■ **Assignment**
Restate word for word the lines below from the one that has "необходимые документы для обращения в" through the one that has "dieselben Daten, die wir im Rahmen der", keeping both and dropping all pictures.

■ **Extracted page text data**
== Segment start ==

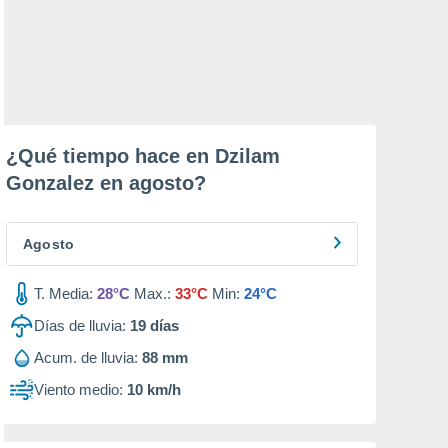
¿Qué tiempo hace en Dzilam
Gonzalez en
agosto
?
Agosto
T. Media:
28°C
Max.:
33°C
Min:
24°C
Días de lluvia:
19
días
Acum. de lluvia:
88 mm
Viento medio:
10 km/h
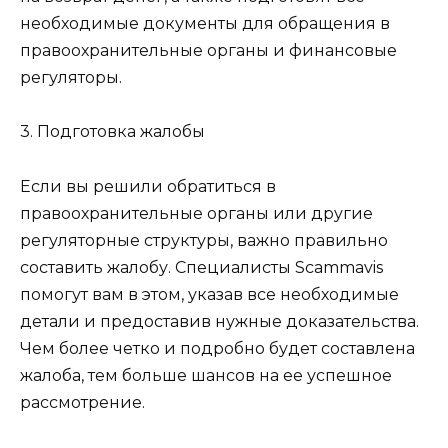
необходимые документы для обращения в
правоохранительные органы и финансовые
регуляторы.
3. Подготовка жалобы
Если вы решили обратиться в
правоохранительные органы или другие
регуляторные структуры, важно правильно
составить жалобу. Специалисты Scammavis
помогут вам в этом, указав все необходимые
детали и предоставив нужные доказательства.
Чем более четко и подробно будет составлена
жалоба, тем больше шансов на ее успешное
рассмотрение.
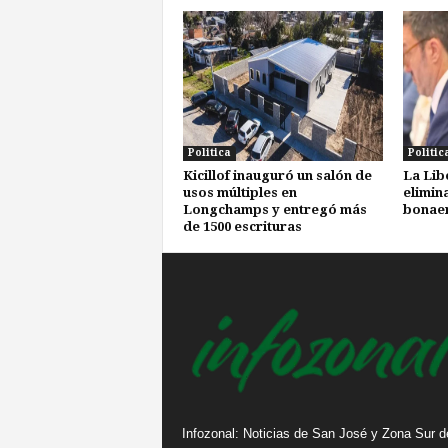
Politica
Politic
Kicillof inauguró un salón de
La Lib
usos múltiples en
elimin
Longchamps y entregó más
bonae
de 1500 escrituras
Infozonal: Noticias de San José y Zona Sur d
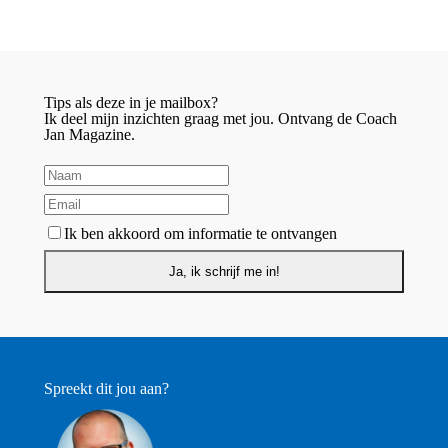
Tips als deze in je mailbox?
Ik deel mijn inzichten graag met jou. Ontvang de Coach
Jan Magazine.
Ik ben akkoord om informatie te ontvangen
Spreekt dit jou aan?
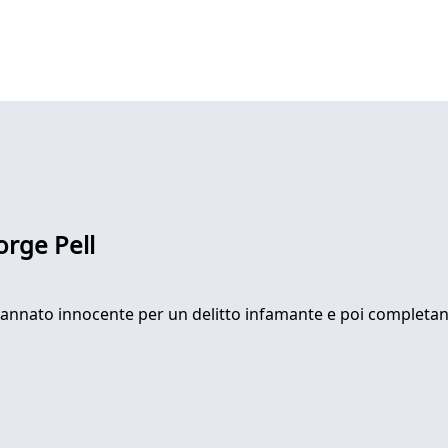
orge Pell
nnato innocente per un delitto infamante e poi completante 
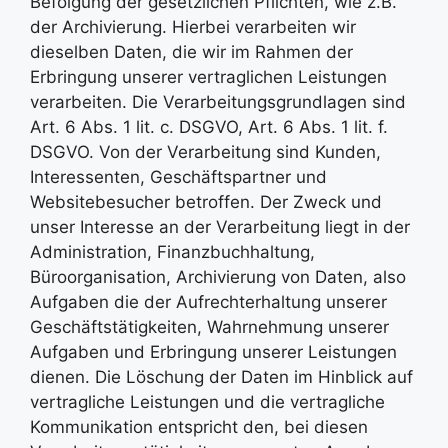
Befolgung der gesetzlichen Pflichten, wie z.B.
der Archivierung. Hierbei verarbeiten wir
dieselben Daten, die wir im Rahmen der
Erbringung unserer vertraglichen Leistungen
verarbeiten. Die Verarbeitungsgrundlagen sind
Art. 6 Abs. 1 lit. c. DSGVO, Art. 6 Abs. 1 lit. f.
DSGVO. Von der Verarbeitung sind Kunden,
Interessenten, Geschäftspartner und
Websitebesucher betroffen. Der Zweck und
unser Interesse an der Verarbeitung liegt in der
Administration, Finanzbuchhaltung,
Büroorganisation, Archivierung von Daten, also
Aufgaben die der Aufrechterhaltung unserer
Geschäftstätigkeiten, Wahrnehmung unserer
Aufgaben und Erbringung unserer Leistungen
dienen. Die Löschung der Daten im Hinblick auf
vertragliche Leistungen und die vertragliche
Kommunikation entspricht den, bei diesen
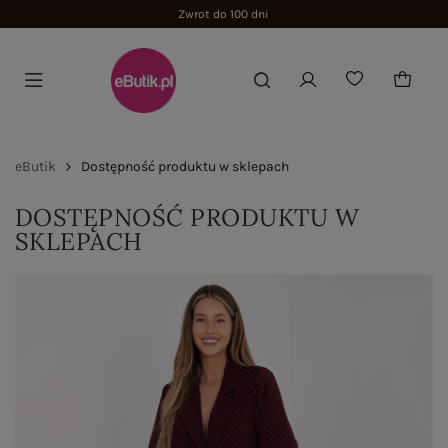
Zwrot do 100 dni
eButik
Dostępność produktu w sklepach
DOSTĘPNOŚĆ PRODUKTU W
SKLEPACH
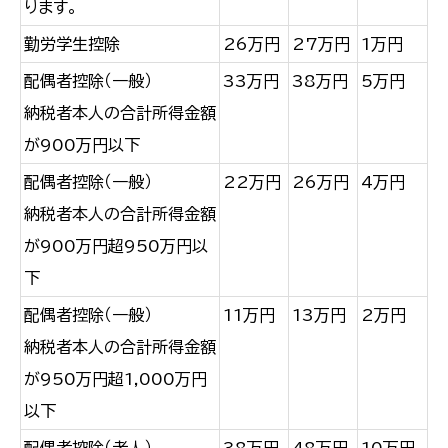
ります。
勤労学生控除
26万円
27万円
1万円
配偶者控除（一般）
33万円
38万円
5万円
納税者本人の合計所得金額
が900万円以下
配偶者控除（一般）
22万円
26万円
4万円
納税者本人の合計所得金額
が900万円超950万円以
下
配偶者控除（一般）
11万円
13万円
2万円
納税者本人の合計所得金額
が950万円超1,000万円
以下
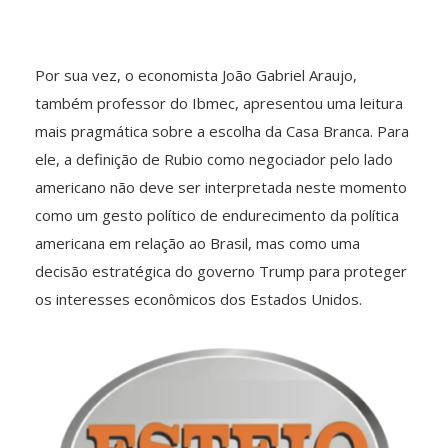
Por sua vez, o economista João Gabriel Araujo,
também professor do Ibmec, apresentou uma leitura
mais pragmática sobre a escolha da Casa Branca. Para
ele, a definição de Rubio como negociador pelo lado
americano não deve ser interpretada neste momento
como um gesto político de endurecimento da política
americana em relação ao Brasil, mas como uma
decisão estratégica do governo Trump para proteger
os interesses econômicos dos Estados Unidos.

== Segment end ==

■ **Exercise output**
необходимые документы для обращения в
правоохранительные органы и финансовые
регуляторы.
3. Подготовка жалобы
Если вы решили обратиться в
правоохранительные органы или другие
регуляторные структуры, важно правильно
составить жалобу. Специалисты Scammavis
помогут вам в этом, указав все необходимые
детали и предоставив нужные доказательства.
Чем более четко и подробно будет составлена
жалоба, тем больше шансов на ее успешное
рассмотрение.
Politica
Politic
Kicillof inauguró un salón de
La Lib
usos múltiples en
elimin
Longchamps y entregó más
bonae
de 1500 escrituras
Infozonal: Noticias de San José y Zona Sur d
Tips als deze in je mailbox?
Ik deel mijn inzichten graag met jou. Ontvang de Coach
Jan Magazine.
Ik ben akkoord om informatie te ontvangen
Spreekt dit jou aan?
orge Pell
nnato innocente per un delitto infamante e poi completante 
Befolgung der gesetzlichen Pflichten, wie z.B.
der Archivierung. Hierbei verarbeiten wir
dieselben Daten, die wir im Rahmen der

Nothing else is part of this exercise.